Assignment 3: Categorization and Clustering
Due 6:00amEDT Tuesday, 19 April, 2016
Note:
Exercises with numbers are adapted from
Manning,
Raghavan, and Schütze; while you are encouraged
to look there for further information, please answer
the question as asked below (they may not be exactly
the same.)
Text Categorization
-
Book Exercise 13.6:
Assume a situation where every document in the test collection has been assigned
exactly one class, and that a classifier also assigns exactly one class to each document.
This setup is called one-of classification (Section 14.5, page 306).
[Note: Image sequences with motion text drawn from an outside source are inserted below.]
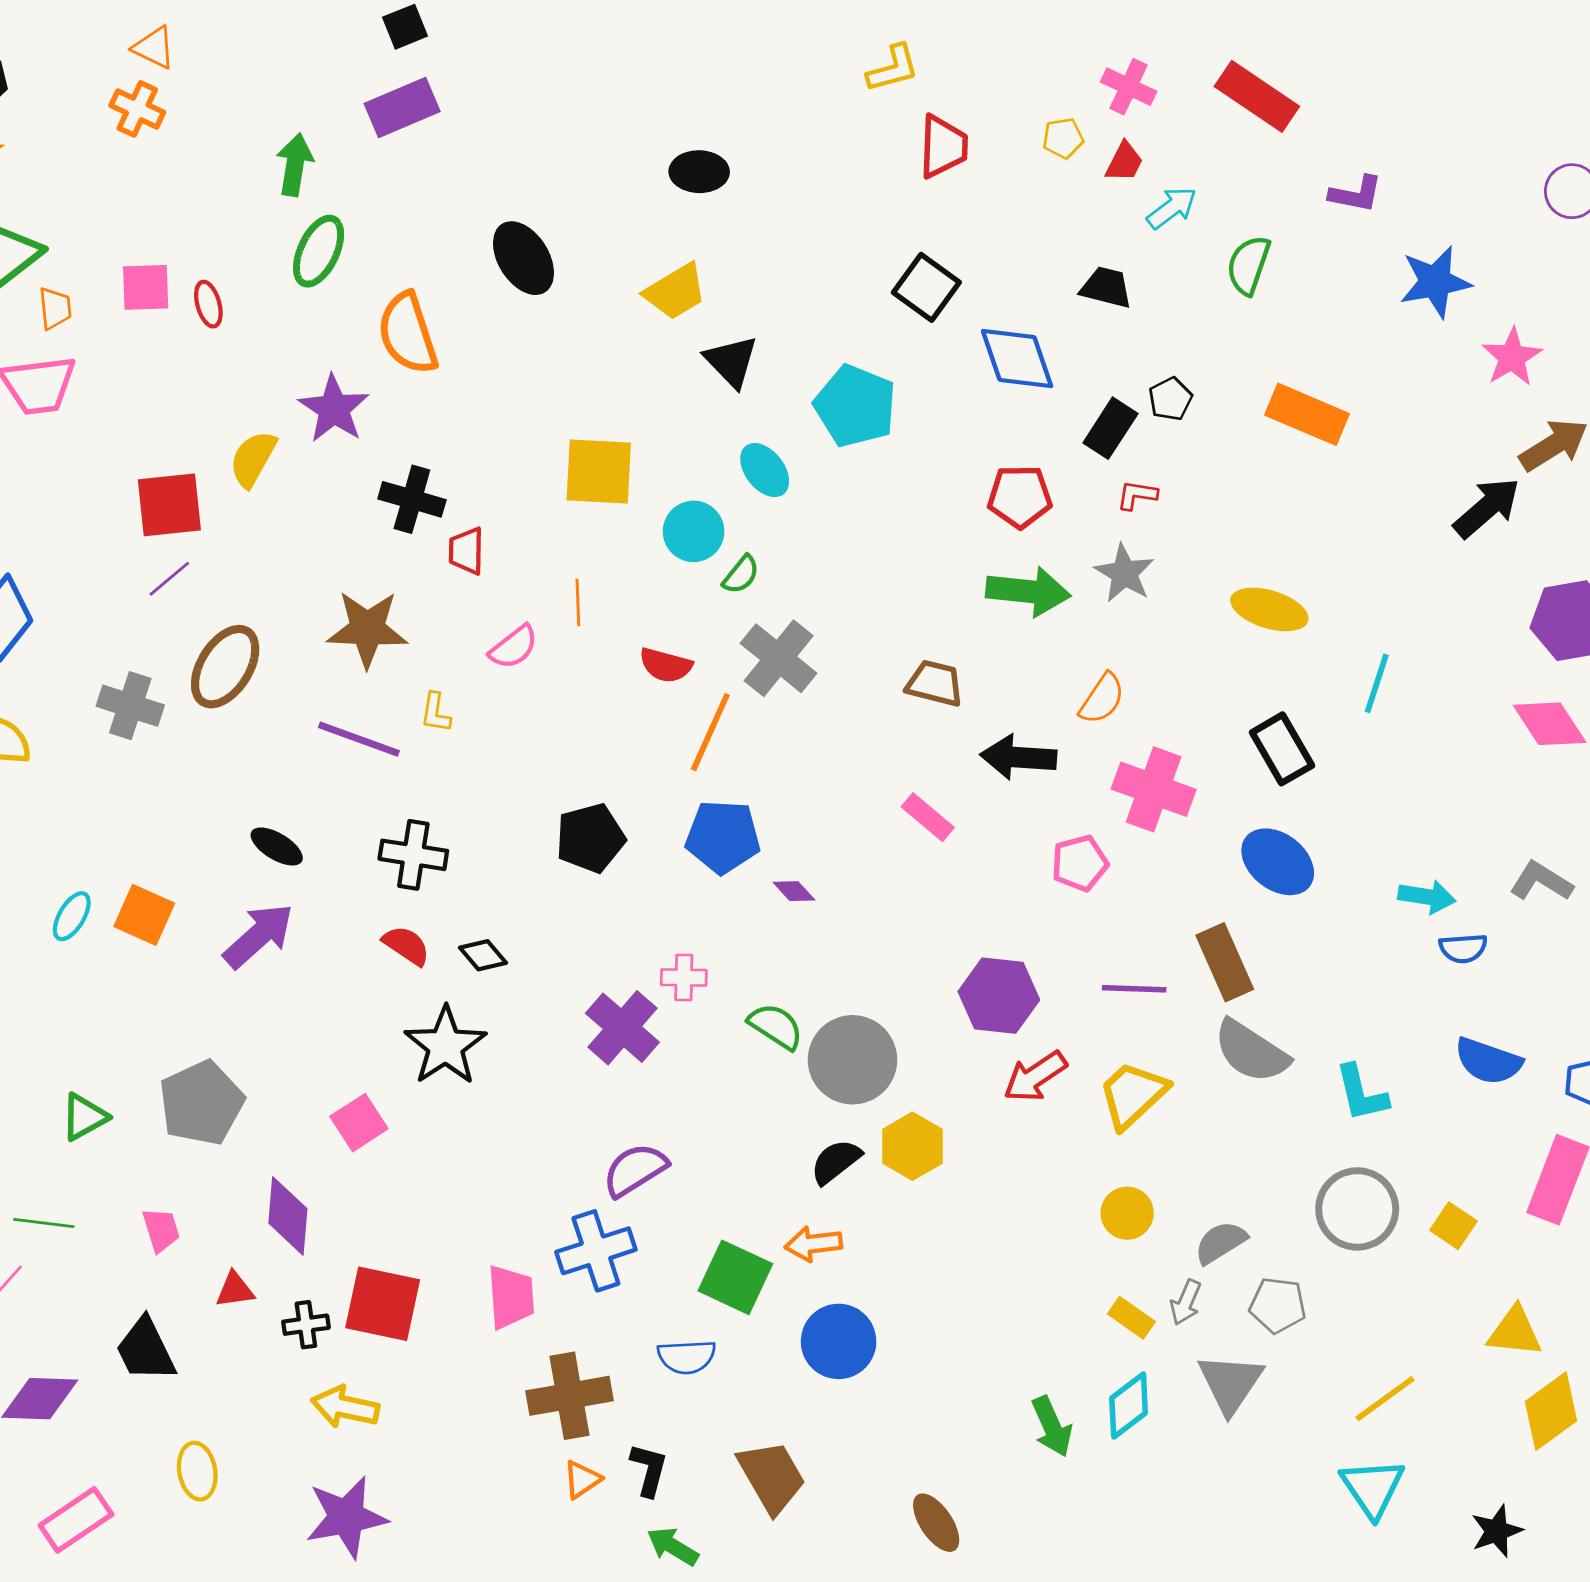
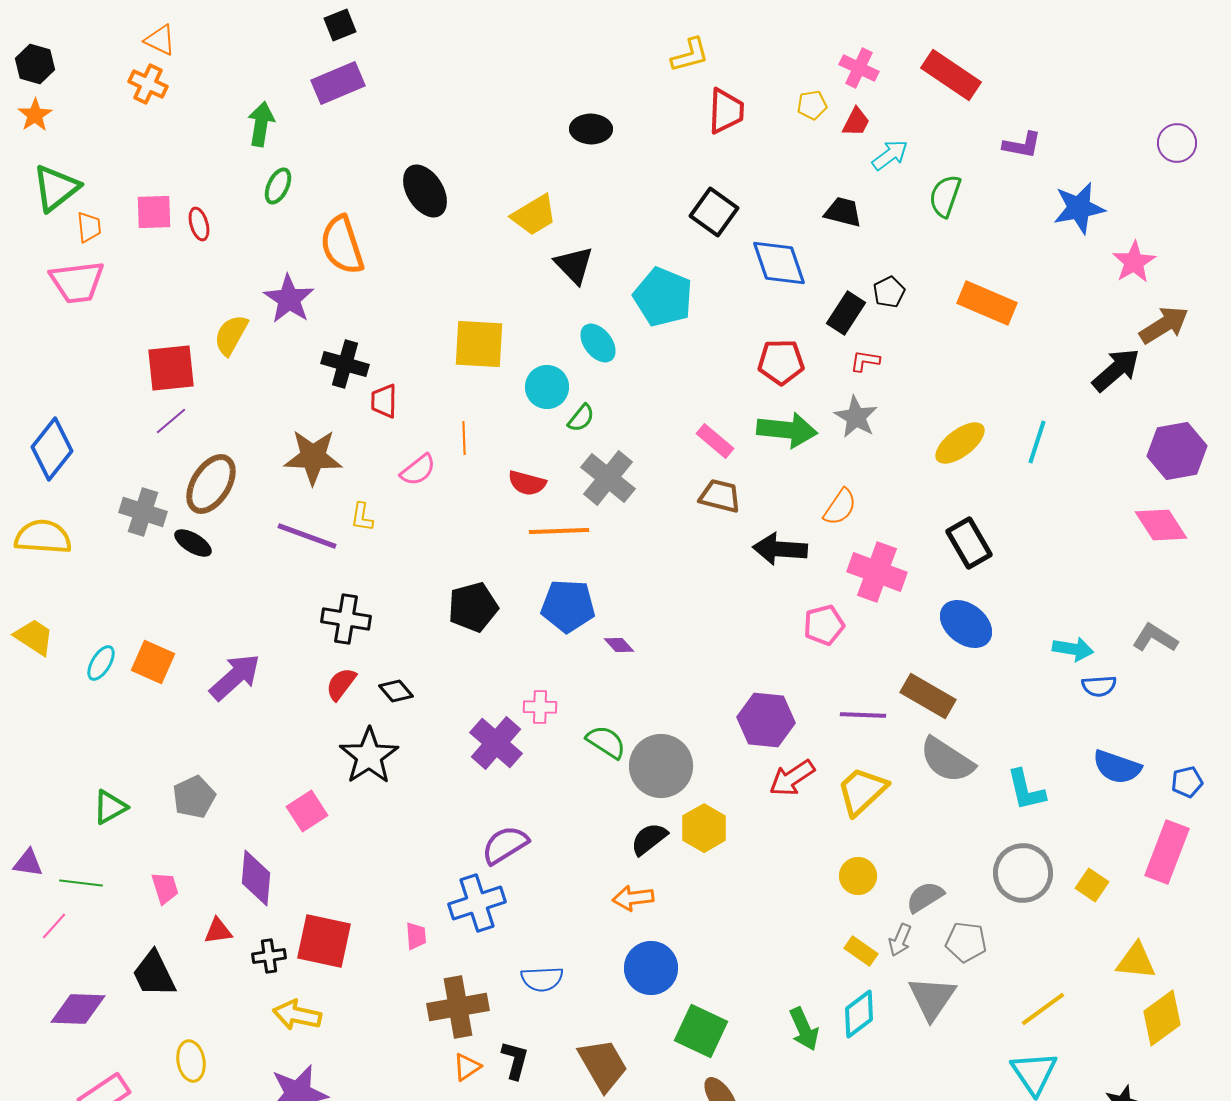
black ellipse: (699, 172) -> (591, 129), moved
green ellipse: (319, 251) -> (278, 186), size x0.7
yellow ellipse: (1269, 609) -> (960, 443), turned -54
cyan line: (1377, 683) -> (1037, 442), moved
orange line: (710, 732) -> (559, 531), turned 64
pink rectangle: (928, 817) -> (715, 441), moved
black ellipse: (277, 846) -> (193, 543), moved
red semicircle: (406, 945) -> (341, 684), turned -87
brown rectangle: (1225, 962) -> (928, 696), turned -36
gray pentagon: (201, 1103) -> (194, 797), size x0.7
green square: (735, 1277) -> (701, 1031), moved
pink trapezoid: (511, 1297) -> (416, 936), size x0.6

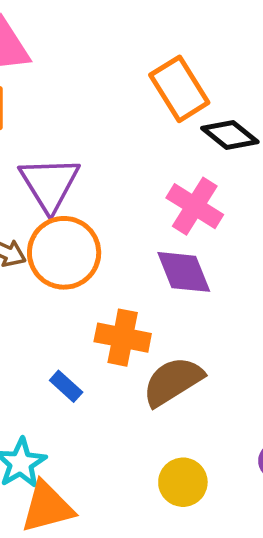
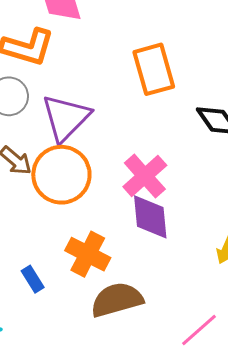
orange rectangle: (179, 89) -> (154, 69), moved
pink cross: (195, 206) -> (145, 176), moved

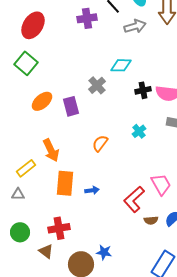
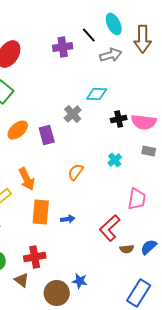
pink trapezoid: (161, 184) -> (137, 199), moved, turned 40

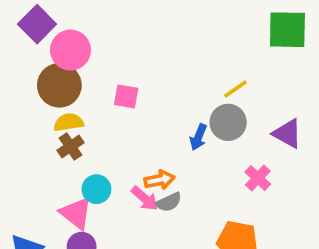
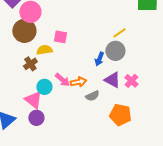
yellow semicircle: (69, 122) -> (44, 50), moved
purple triangle: (287, 134) -> (112, 80), moved
pink arrow: (145, 198) -> (62, 80), moved
gray semicircle: (169, 202) -> (92, 96), moved

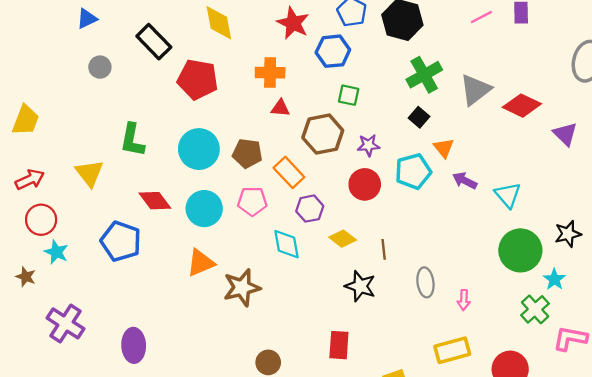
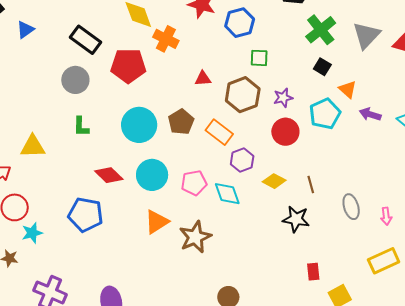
gray circle: (100, 67) -> (75, 80), moved, size x1.4
orange cross: (270, 73) -> (166, 39), moved, turned 35
green L-shape: (132, 140) -> (81, 127), size x0.7
brown pentagon: (247, 153) -> (181, 122), turned -30
yellow triangle: (89, 173) -> (33, 146), moved, turned -44
pink pentagon: (252, 201) -> (194, 183), moved
cyan star: (56, 252) -> (32, 233), turned -30
red rectangle: (339, 345) -> (313, 272), moved, size x0.7

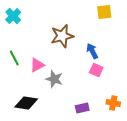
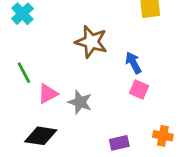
brown star: (62, 36) -> (91, 42), turned 30
pink triangle: (37, 65) -> (48, 94), moved

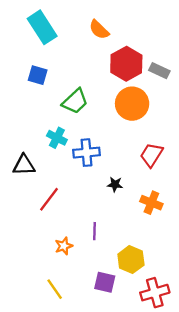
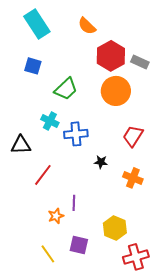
purple line: (94, 231) -> (74, 203), moved
purple square: (105, 282) -> (79, 245), moved

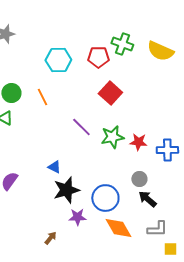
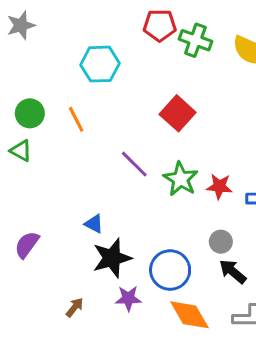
red pentagon: (98, 57) -> (160, 25), moved
green star: (112, 137) -> (181, 179), turned -30
brown arrow: (50, 238) -> (75, 307), moved

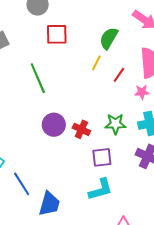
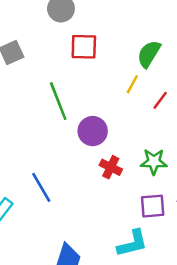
purple circle: (54, 125) -> (93, 131), moved
purple square: (102, 157) -> (153, 206), moved
blue line: (22, 184) -> (41, 187), moved

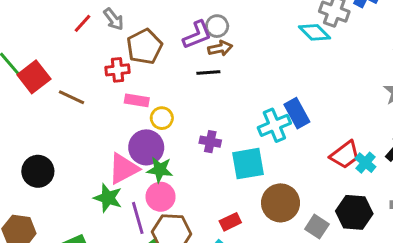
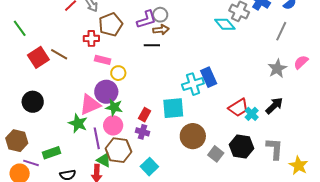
red square: (34, 77) -> (38, 57), moved
purple cross: (210, 142) -> (142, 132), moved
red rectangle: (230, 222) -> (145, 115), moved, turned -40

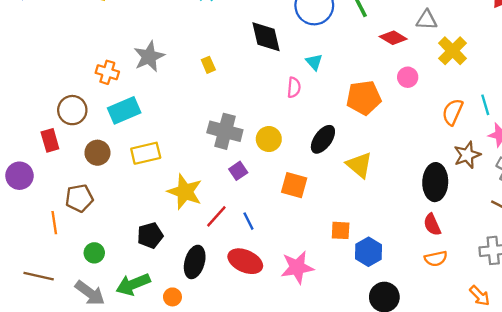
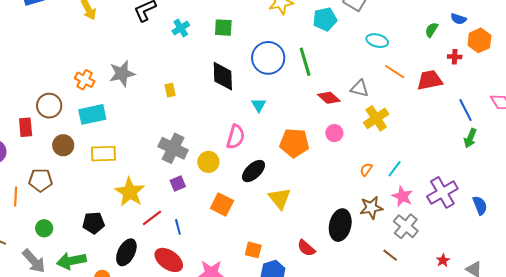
pink semicircle: (294, 87) -> (236, 137), moved, size x1.4
cyan line: (485, 105) -> (395, 169), turned 42
orange semicircle: (453, 112) -> (366, 169), size x0.6
red semicircle: (432, 225) -> (306, 248), moved, turned -36

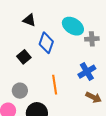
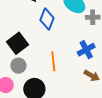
black square: (24, 57) -> (17, 43), moved, size x1.5

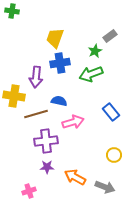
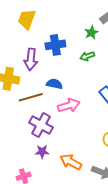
yellow trapezoid: (55, 38) -> (27, 19), moved
green arrow: (91, 74) -> (87, 56), size x0.6
purple cross: (46, 141) -> (41, 125), turned 35

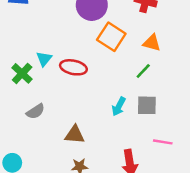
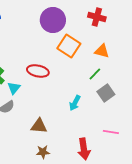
cyan triangle: (44, 59) -> (14, 88), moved
gray square: (147, 105) -> (106, 93), moved, turned -36

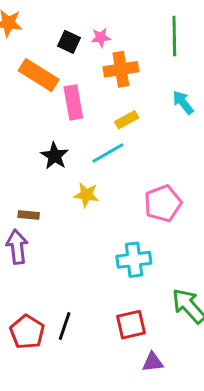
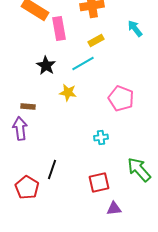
pink pentagon: (163, 203) -> (121, 98), turned -30
cyan cross: (134, 260) -> (101, 137), size x0.6
black line: (65, 326) -> (52, 169), moved

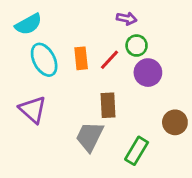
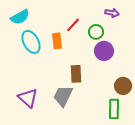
purple arrow: (127, 18) -> (112, 13), moved
red line: (110, 60) -> (73, 25), moved
purple triangle: (33, 110) -> (28, 98), moved
green rectangle: (137, 151) -> (114, 109), moved, turned -30

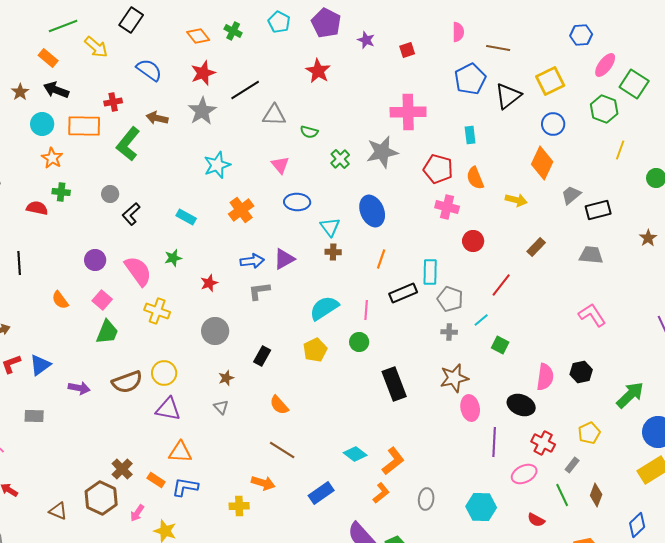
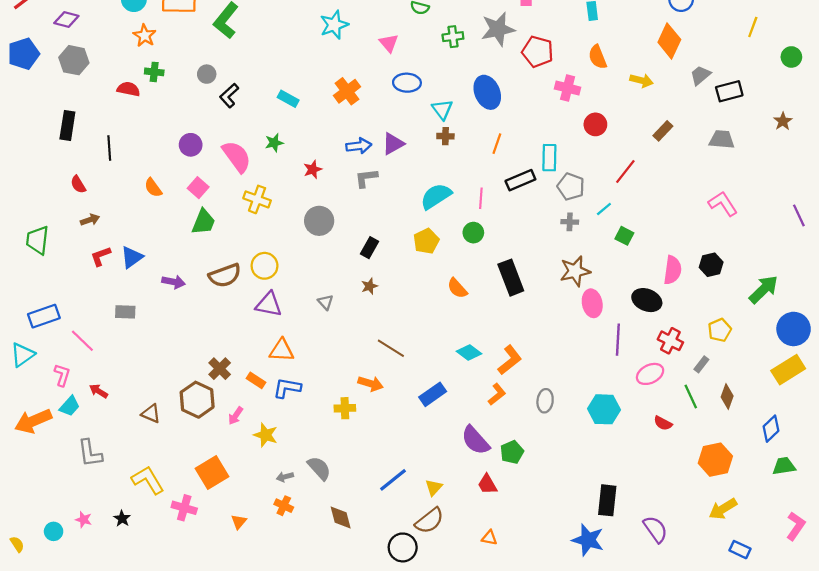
green cross: (340, 159) -> (453, 37), turned 36
cyan star: (217, 165) -> (334, 25), moved
red pentagon: (438, 169) -> (538, 52), moved
brown star: (226, 378) -> (369, 286), moved
orange semicircle: (279, 405) -> (457, 288), moved

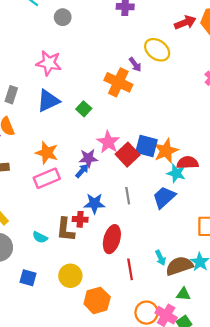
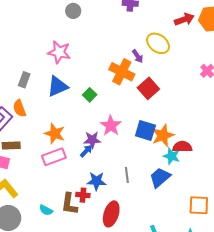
red square: (128, 155) -> (148, 88), moved

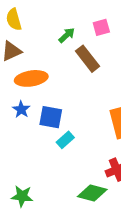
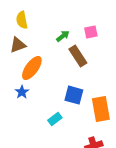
orange ellipse: (31, 78) -> (32, 68), turned -50
blue square: (51, 117) -> (74, 95), moved

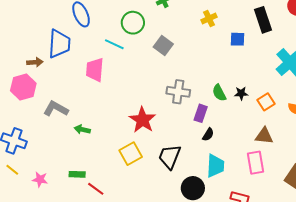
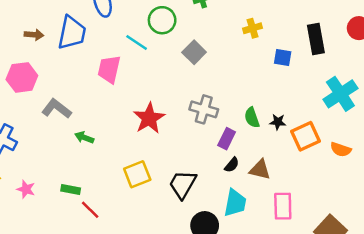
brown arrow: (35, 62) -> (34, 35), moved
orange square: (266, 102) -> (306, 136), size x1.4
red star: (142, 120) -> (149, 118), moved
brown triangle: (264, 136) -> (260, 170), moved

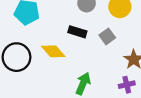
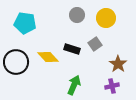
black rectangle: (77, 32) -> (72, 49), moved

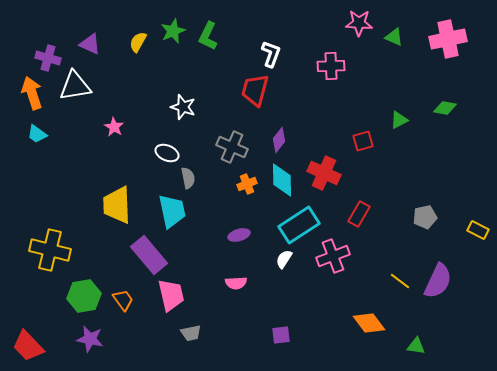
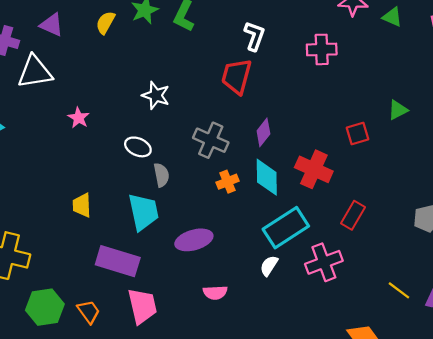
yellow trapezoid: (117, 205) -> (82, 205), size x0.6
purple ellipse: (239, 235) -> (194, 240), moved, size x1.5
purple rectangle: (149, 255) -> (118, 261), turned -33

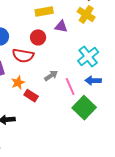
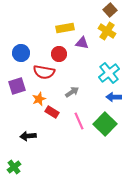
pink line: (70, 87) -> (79, 121), moved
Show that in one-of
classification (i) the total number of false positive decisions equals the total number
of false negative decisions and (ii) microaveraged F1 and accuracy are identical.
-
In text categorization, it is generally the presence
of words/features that is viewed as important, rather than their
absence.
-
Give an example where the absence of a word would be useful
in determining if a document belongs to a particular class.
-
Does k-Nearest Neighbor give more weight to the presence
or absence of a feature?
-
Give an example situation where a k-NN classifier would do poorly, but it should be possible to create a classifier that does well.
-
Book
Exercise 15.5:
A strategy often used by purveyors of email spam is to follow the message
they wish to send (such as buying a cheap stock or whatever) with a paragraph of
text from another innocuous source (such as a news article). Why might this strategy
be effective? How might it be addressed by a text classifier?
Text Clustering
-
Explain how a cluster containing documents about automobiles
night end up containing a document that never uses the word
automobile
, instead using the word car
. Assume
a basic vector space model (e.g., no thesaurus that would
show these words as synonyms.)
-
Adapted from Book
Exercise 16.17:
Perform a K-means clustering for the documents in the
table below. After how many
iterations does K-means converge?
docID | document text |
1 | hot chocolate cocoa beans |
2 | cocoa ghana africa |
3 | beans harvest ghana |
4 | cocoa butter |
5 | butter truffles |
6 | sweet chocolate |
7 | sweet sugar |
8 | sugar cane brazil |
9 | sweet sugar beet |
10 | sweet cake icing |
11 | cake black forest |